→ DATA SECTION:
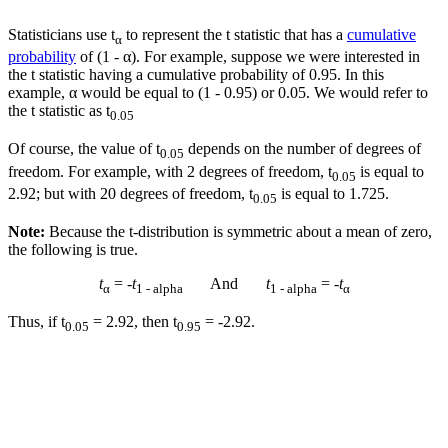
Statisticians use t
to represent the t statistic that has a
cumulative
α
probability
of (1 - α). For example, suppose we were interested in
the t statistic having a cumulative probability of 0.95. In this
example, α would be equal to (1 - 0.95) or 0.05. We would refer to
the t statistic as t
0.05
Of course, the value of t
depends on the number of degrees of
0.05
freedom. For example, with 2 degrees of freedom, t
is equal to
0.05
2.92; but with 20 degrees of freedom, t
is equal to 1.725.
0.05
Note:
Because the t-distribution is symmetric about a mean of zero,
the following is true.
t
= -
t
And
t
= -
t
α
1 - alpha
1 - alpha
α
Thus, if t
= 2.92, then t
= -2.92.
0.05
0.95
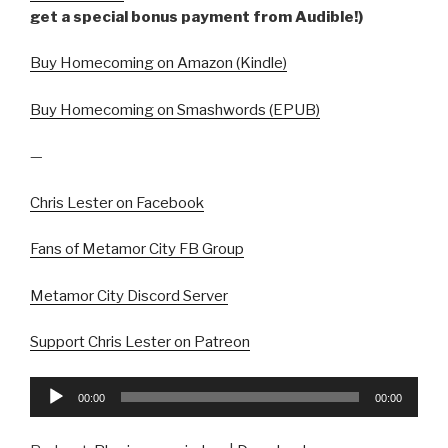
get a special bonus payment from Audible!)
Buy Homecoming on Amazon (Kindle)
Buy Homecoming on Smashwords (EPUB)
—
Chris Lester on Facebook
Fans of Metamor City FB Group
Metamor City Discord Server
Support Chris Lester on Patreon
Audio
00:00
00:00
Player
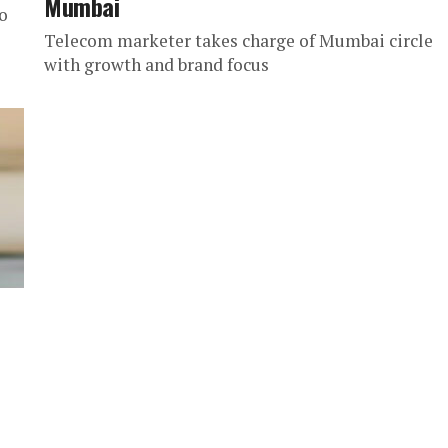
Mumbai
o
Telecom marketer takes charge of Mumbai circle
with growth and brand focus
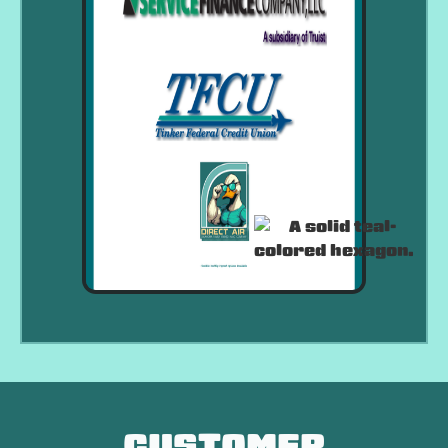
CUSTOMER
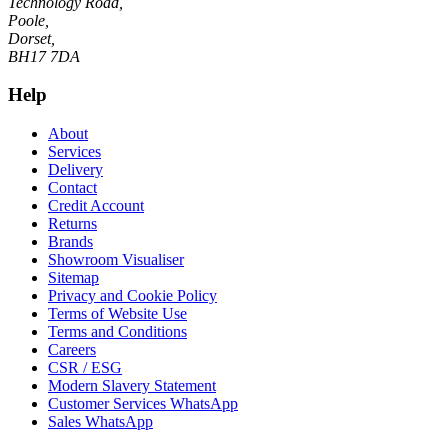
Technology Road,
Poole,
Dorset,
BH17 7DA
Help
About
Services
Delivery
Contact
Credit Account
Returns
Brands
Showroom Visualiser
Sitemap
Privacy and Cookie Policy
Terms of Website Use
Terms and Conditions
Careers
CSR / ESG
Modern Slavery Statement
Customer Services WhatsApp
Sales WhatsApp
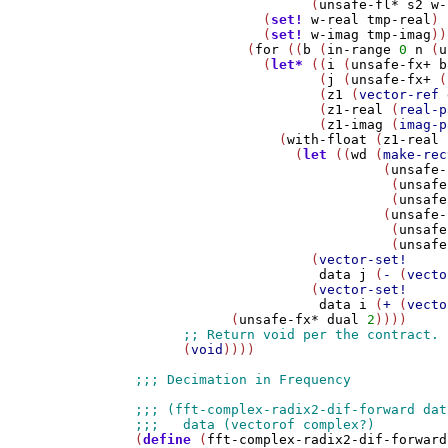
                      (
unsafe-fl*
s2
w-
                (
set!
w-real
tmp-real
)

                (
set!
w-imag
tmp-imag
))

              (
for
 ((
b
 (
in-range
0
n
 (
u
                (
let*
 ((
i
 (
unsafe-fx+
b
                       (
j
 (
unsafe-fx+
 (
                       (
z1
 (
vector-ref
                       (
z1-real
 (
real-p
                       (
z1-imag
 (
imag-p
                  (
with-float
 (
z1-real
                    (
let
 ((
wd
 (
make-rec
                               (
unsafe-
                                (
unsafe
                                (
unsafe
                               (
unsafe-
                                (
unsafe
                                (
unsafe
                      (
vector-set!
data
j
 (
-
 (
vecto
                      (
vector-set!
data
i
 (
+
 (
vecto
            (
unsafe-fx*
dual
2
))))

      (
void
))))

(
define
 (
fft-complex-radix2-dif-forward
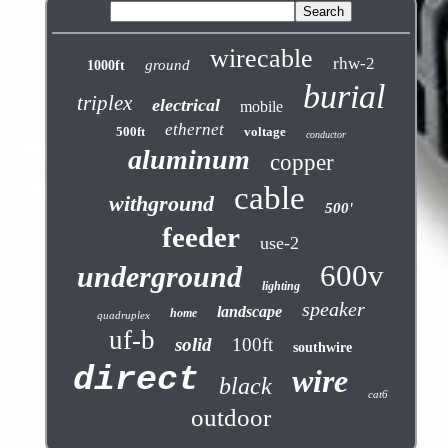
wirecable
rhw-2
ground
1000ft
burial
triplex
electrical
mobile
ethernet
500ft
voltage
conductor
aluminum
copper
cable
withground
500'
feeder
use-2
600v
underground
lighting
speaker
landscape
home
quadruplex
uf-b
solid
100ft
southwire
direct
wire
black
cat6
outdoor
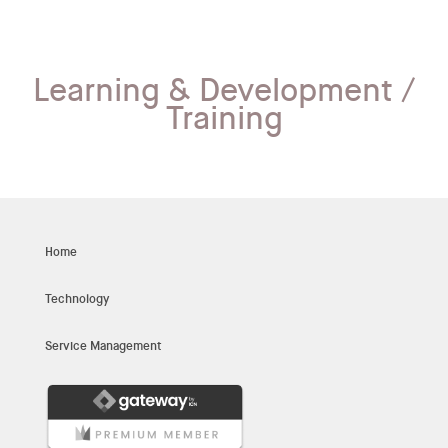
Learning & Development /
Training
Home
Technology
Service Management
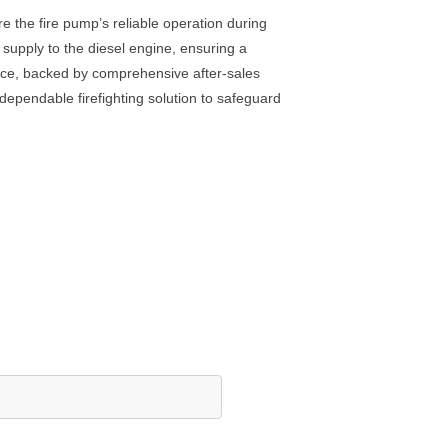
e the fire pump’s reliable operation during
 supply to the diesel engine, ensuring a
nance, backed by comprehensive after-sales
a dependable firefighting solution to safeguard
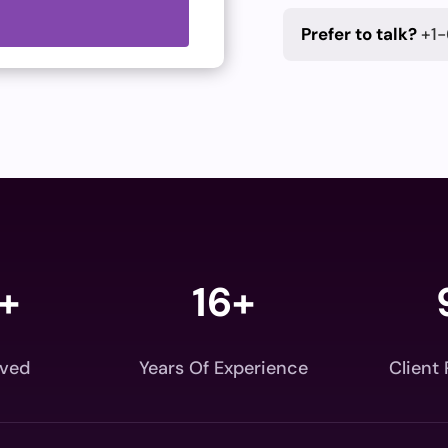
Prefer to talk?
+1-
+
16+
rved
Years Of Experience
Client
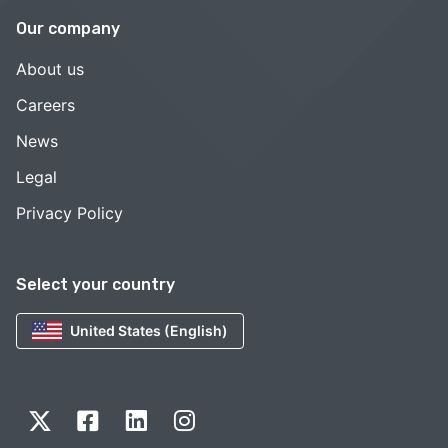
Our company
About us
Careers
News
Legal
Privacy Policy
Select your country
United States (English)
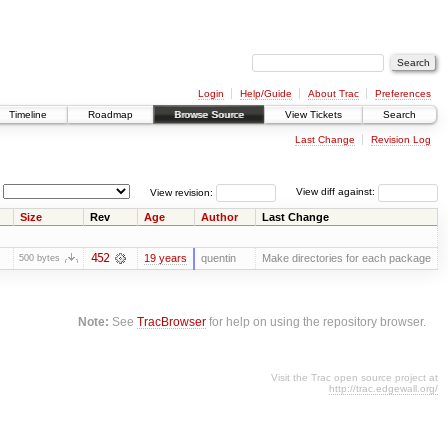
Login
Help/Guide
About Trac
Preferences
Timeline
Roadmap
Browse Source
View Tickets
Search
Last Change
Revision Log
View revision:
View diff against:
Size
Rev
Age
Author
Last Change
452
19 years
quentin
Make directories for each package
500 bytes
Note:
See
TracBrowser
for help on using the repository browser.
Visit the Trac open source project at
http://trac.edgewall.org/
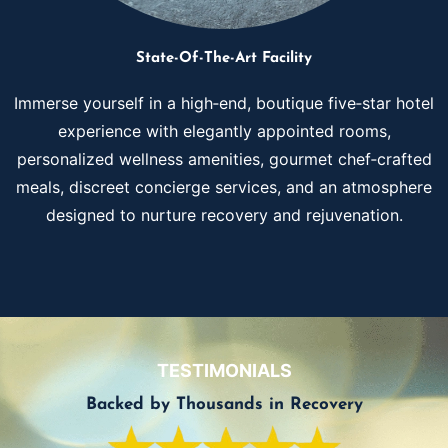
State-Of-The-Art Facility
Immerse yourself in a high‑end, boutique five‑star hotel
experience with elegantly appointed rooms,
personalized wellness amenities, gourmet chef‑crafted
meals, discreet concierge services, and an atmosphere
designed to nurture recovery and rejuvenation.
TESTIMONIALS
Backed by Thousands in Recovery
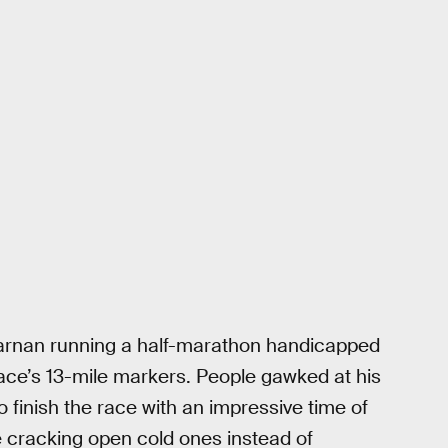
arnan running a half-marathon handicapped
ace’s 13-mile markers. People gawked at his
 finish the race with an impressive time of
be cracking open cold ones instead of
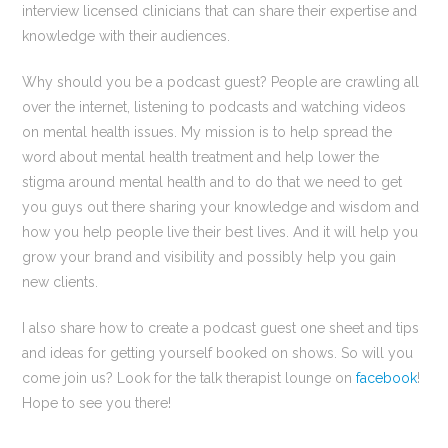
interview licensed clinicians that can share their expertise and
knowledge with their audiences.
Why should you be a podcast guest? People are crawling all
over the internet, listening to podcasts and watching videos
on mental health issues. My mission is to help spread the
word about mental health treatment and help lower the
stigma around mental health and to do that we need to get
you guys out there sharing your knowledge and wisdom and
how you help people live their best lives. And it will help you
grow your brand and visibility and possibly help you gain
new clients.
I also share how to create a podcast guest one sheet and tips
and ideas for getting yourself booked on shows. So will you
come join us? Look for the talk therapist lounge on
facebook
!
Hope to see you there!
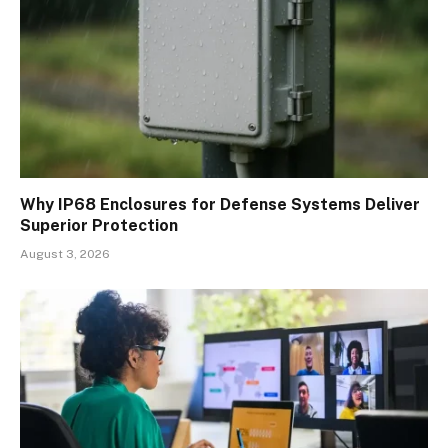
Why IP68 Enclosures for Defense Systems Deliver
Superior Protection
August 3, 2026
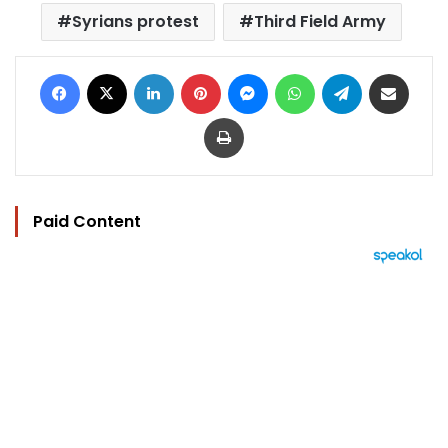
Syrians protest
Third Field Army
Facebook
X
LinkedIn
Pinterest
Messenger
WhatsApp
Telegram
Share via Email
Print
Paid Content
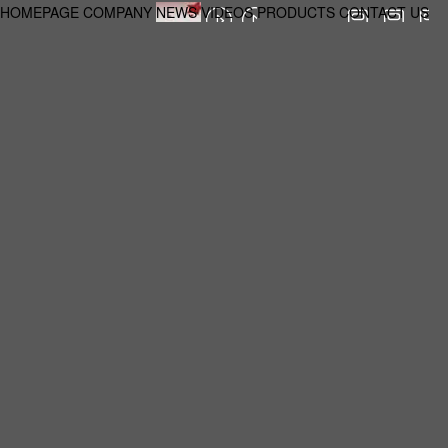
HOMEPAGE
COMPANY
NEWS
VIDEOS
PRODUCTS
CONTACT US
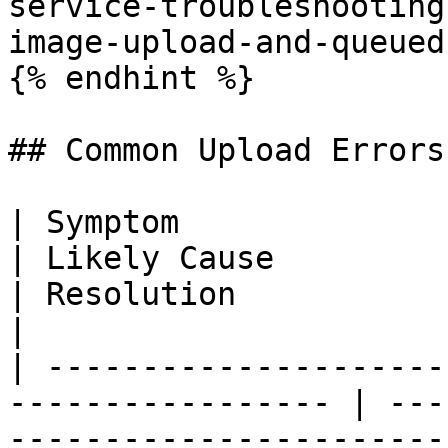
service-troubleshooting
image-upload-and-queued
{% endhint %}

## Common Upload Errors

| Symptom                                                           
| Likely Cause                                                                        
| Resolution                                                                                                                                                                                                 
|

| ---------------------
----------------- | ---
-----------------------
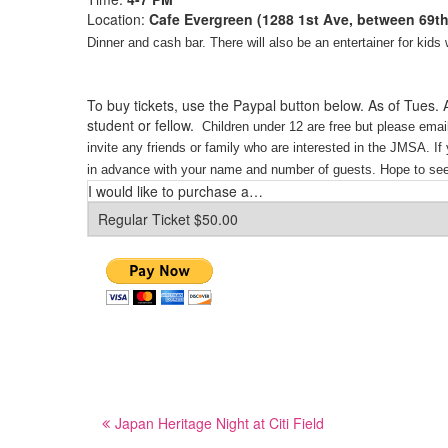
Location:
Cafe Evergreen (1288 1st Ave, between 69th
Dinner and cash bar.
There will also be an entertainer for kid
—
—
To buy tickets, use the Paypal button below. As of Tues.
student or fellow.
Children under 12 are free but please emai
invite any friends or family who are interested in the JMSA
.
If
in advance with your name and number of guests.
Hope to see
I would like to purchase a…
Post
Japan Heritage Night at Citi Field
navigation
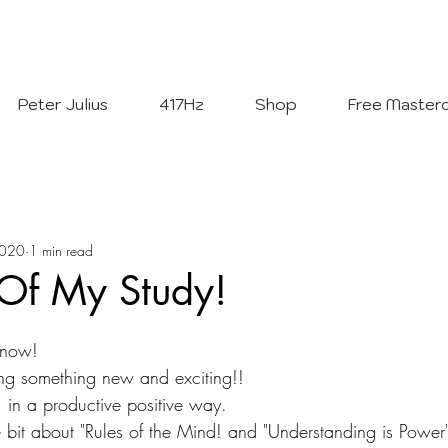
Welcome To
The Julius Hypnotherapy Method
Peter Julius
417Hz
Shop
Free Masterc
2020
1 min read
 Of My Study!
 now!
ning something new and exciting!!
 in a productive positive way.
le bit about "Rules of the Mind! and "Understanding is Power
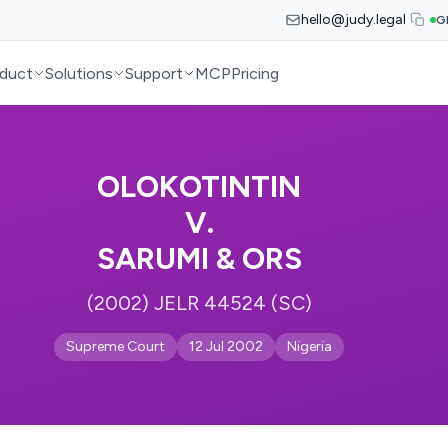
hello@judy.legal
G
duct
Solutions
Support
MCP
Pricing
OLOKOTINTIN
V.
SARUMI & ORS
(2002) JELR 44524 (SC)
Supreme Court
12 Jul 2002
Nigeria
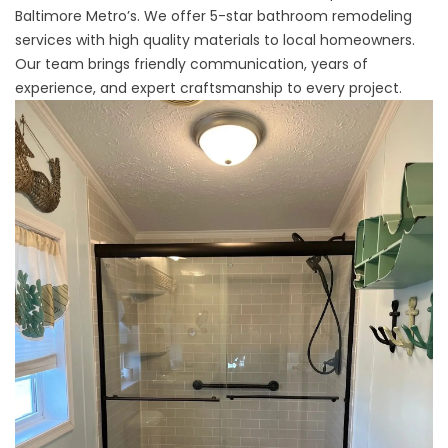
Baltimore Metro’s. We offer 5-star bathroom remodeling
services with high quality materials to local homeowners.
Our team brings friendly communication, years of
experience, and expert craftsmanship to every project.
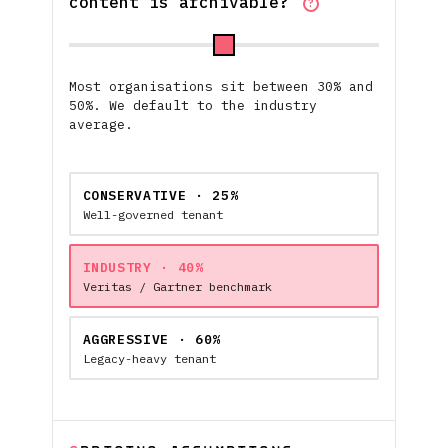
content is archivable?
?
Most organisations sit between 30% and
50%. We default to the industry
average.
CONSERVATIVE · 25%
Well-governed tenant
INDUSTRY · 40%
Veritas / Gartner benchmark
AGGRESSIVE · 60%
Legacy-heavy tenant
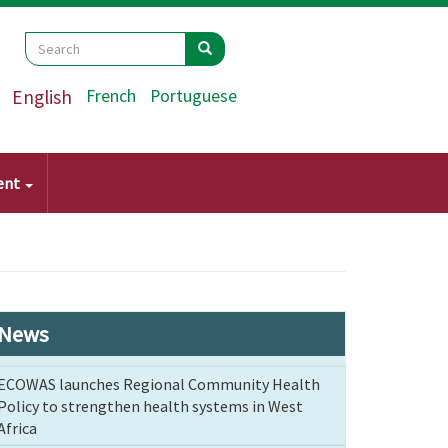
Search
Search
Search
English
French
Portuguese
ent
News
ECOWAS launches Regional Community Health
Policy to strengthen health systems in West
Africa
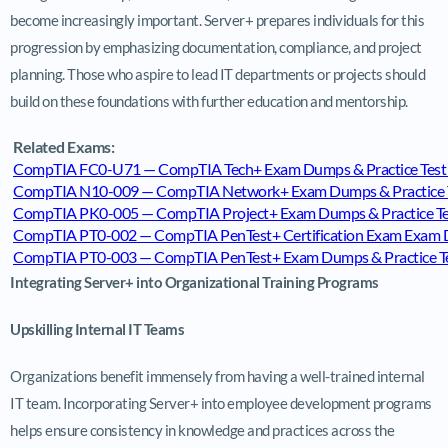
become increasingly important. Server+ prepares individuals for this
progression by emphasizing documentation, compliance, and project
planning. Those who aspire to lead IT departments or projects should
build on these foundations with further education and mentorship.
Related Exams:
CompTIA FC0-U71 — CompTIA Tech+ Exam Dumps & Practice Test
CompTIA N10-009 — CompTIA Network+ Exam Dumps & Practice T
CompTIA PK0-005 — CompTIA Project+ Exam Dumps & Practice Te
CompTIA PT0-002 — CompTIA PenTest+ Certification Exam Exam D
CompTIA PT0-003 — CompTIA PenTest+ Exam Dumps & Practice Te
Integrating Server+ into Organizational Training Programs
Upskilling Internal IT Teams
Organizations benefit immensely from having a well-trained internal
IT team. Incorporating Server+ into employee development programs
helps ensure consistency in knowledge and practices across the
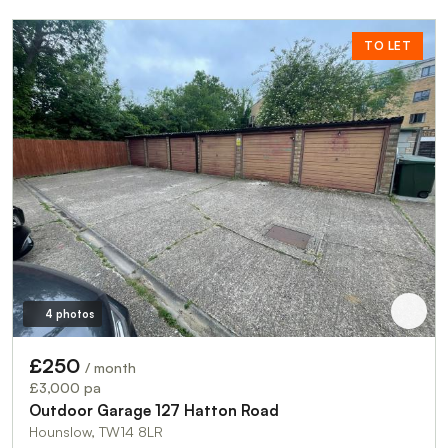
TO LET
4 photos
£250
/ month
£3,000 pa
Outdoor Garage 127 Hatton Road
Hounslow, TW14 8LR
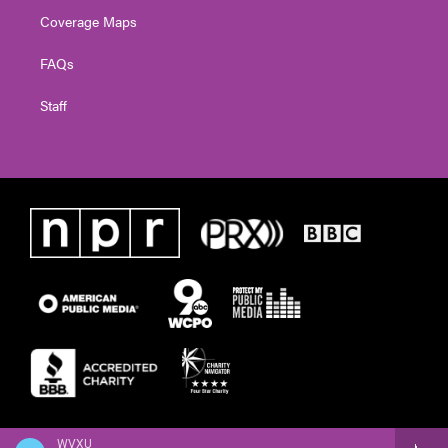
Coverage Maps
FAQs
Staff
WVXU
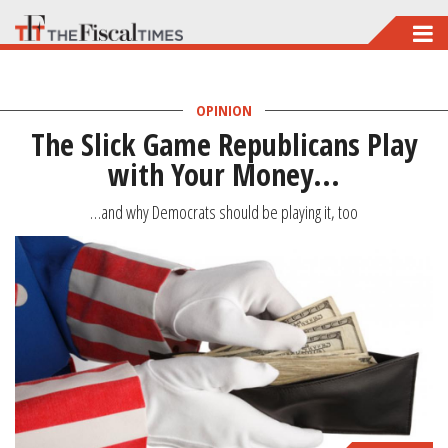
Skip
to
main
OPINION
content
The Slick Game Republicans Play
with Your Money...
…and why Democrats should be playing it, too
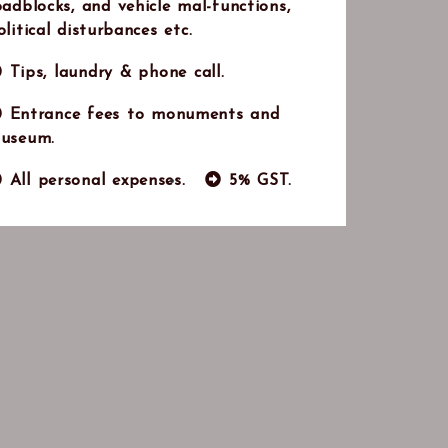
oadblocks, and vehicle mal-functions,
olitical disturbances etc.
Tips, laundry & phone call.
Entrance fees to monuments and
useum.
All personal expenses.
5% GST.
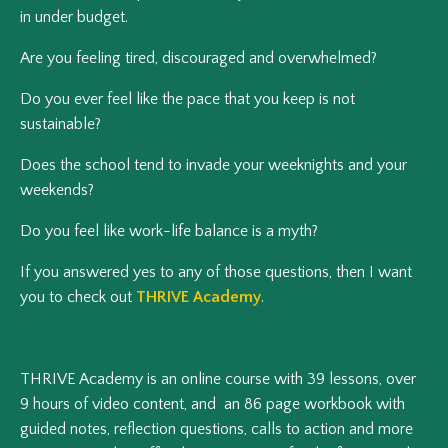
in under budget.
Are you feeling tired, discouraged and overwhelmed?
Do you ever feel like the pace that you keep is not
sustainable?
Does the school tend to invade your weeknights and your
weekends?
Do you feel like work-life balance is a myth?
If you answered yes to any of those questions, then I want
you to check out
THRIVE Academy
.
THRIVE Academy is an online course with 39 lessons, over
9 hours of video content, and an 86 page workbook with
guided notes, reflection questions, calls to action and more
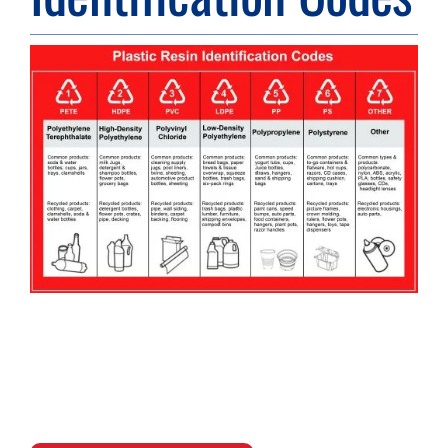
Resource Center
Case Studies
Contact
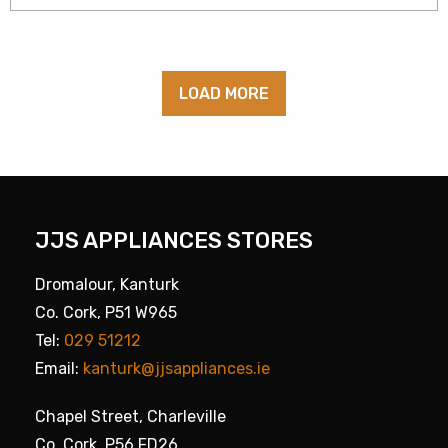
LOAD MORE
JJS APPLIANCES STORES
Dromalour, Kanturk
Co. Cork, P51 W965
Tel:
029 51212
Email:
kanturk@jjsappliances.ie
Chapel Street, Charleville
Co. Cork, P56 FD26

→ EXERCISE: Using the entries above, extract exactly the lines from the one that contains "Our company" through the one that contains "for help on using the repository browser.". Do not carry over any pictures.

→ ANSWER SPACE:
Our company
About us
Careers
News
Legal
Privacy Policy
Select your country
United States (English)
Login
Help/Guide
About Trac
Preferences
Timeline
Roadmap
Browse Source
View Tickets
Search
Last Change
Revision Log
View revision:
View diff against:
Size
Rev
Age
Author
Last Change
452
19 years
quentin
Make directories for each package
500 bytes
Note:
See
TracBrowser
for help on using the repository browser.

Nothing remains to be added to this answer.